WordPress is a content management system (CMS) that allows website administrators to easily update website content. This guide is your first step in learning how to login to your WordPress website and start updating content.
Table of Contents
Logging In to WordPress
You must log in to your website’s administration area to make any changes to the site. The WordPress administration area or “back-end” is called the Dashboard.
To access your login screen navigate to yourwebsite.com/wp-admin in your web browser. You can login using either a username, or your email address, and password. Once your have successfully logged in you will be directed to the Dashboard.
Lost your Password?
If you can not remember your password use the “Lost your password?” link on the login screen to receive a secure password reset link via email.
The Admin Bar
Once you are logged into WordPress you will see a black editing bar at the top of the screen. This is called the Admin Bar. You can navigate to the front end of the site, or get back to the Dashboard, by clicking on the site name in the Admin Bar.
The WordPress Dashboard is the main administration page once you are logged in. From the Dashboard you can navigate to your content (Page, Posts), Media Library, Plugins, and site settings. The Dashboard also displays widgets with updates, notifications, WordPress news and recent activity. We primarily use the Dashboard as a starting point when navigating to content or settings from the left sidebar.

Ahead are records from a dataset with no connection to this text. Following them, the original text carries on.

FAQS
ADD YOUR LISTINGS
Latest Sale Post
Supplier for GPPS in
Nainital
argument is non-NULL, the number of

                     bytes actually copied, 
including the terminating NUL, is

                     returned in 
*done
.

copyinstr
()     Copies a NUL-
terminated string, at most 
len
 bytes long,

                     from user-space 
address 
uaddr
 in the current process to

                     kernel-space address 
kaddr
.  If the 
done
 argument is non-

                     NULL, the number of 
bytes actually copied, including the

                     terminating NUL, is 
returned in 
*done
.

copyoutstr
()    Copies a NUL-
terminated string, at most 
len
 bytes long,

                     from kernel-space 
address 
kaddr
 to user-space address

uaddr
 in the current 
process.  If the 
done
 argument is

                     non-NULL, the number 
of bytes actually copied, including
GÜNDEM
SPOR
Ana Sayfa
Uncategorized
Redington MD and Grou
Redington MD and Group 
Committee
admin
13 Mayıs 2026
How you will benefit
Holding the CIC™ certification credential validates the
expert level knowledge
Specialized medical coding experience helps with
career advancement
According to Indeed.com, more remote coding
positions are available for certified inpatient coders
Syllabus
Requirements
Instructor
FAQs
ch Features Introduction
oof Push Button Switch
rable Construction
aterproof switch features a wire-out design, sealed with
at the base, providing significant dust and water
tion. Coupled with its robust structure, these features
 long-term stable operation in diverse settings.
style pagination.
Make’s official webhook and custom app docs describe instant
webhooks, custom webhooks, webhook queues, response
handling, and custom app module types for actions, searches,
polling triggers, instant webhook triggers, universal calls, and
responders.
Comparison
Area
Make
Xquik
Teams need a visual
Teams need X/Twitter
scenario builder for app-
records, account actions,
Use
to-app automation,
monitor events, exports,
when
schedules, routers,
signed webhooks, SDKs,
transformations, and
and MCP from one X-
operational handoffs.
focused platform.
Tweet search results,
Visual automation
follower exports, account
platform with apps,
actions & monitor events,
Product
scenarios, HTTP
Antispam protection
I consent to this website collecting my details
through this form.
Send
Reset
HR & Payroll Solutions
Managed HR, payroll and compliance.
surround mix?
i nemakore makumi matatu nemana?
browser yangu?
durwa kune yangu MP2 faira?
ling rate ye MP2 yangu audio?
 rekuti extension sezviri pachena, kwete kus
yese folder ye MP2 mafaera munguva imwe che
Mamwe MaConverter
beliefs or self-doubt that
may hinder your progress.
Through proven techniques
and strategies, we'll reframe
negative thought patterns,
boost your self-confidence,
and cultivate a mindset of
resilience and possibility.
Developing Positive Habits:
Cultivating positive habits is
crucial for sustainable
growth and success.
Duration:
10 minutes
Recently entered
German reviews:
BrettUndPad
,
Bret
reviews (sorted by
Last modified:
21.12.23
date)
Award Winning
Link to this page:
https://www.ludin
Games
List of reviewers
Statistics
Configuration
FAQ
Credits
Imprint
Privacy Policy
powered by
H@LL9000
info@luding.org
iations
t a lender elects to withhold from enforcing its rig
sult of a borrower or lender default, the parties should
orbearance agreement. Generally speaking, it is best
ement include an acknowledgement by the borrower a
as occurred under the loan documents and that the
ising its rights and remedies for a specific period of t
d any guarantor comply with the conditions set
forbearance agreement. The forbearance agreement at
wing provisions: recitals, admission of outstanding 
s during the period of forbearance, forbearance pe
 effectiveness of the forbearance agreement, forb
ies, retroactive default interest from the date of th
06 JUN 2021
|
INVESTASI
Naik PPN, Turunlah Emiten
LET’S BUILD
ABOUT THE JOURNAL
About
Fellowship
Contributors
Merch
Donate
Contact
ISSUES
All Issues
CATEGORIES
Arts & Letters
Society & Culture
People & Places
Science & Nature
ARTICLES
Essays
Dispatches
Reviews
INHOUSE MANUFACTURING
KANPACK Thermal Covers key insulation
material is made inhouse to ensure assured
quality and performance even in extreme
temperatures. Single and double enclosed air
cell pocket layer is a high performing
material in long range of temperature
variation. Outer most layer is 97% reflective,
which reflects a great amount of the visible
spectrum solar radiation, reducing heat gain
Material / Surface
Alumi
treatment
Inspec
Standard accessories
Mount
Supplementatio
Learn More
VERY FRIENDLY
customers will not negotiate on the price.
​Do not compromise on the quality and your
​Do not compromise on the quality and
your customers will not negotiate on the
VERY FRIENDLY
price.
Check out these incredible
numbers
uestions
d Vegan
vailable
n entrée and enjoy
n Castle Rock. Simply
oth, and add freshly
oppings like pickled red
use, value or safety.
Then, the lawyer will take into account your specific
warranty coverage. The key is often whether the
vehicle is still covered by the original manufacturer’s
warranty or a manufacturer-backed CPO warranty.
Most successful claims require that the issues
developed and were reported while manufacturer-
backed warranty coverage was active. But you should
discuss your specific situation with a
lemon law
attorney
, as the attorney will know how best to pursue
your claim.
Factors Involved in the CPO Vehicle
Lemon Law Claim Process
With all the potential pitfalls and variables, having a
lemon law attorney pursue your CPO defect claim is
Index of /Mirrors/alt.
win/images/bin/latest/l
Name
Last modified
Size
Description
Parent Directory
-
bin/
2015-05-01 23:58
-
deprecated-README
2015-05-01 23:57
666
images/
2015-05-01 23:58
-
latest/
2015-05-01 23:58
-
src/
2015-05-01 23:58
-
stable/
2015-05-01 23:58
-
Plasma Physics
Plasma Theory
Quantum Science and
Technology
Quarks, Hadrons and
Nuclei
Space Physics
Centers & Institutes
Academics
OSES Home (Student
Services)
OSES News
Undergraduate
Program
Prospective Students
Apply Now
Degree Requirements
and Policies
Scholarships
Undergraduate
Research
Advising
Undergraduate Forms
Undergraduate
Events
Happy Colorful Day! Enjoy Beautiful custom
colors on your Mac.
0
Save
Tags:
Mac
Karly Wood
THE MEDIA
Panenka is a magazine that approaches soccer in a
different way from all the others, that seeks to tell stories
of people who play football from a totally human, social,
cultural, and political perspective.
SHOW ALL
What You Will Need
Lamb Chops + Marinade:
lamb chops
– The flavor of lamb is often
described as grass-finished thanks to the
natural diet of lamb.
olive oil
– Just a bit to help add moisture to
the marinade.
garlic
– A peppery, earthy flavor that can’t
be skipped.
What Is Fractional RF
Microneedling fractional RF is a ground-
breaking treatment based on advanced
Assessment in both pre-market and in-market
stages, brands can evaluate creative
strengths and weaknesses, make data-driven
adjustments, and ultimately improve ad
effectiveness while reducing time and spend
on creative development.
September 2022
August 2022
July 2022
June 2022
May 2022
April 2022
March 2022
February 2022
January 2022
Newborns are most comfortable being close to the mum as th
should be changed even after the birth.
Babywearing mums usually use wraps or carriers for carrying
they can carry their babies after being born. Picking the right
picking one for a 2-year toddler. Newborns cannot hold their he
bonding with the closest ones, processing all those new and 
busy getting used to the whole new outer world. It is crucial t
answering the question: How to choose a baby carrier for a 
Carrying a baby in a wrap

Video: Logging In to WordPress
Pages & Posts
WordPress has two primary (default) content types, Pages and Posts.
Pages are used for the content of your site that is always relevant to your visitors. Pages also create the structure (architecture) of your website. An example of common Pages would be a Home page, About page, Services page or Contact page. These pages are often accessed through menus and are a permanent fixture on your website.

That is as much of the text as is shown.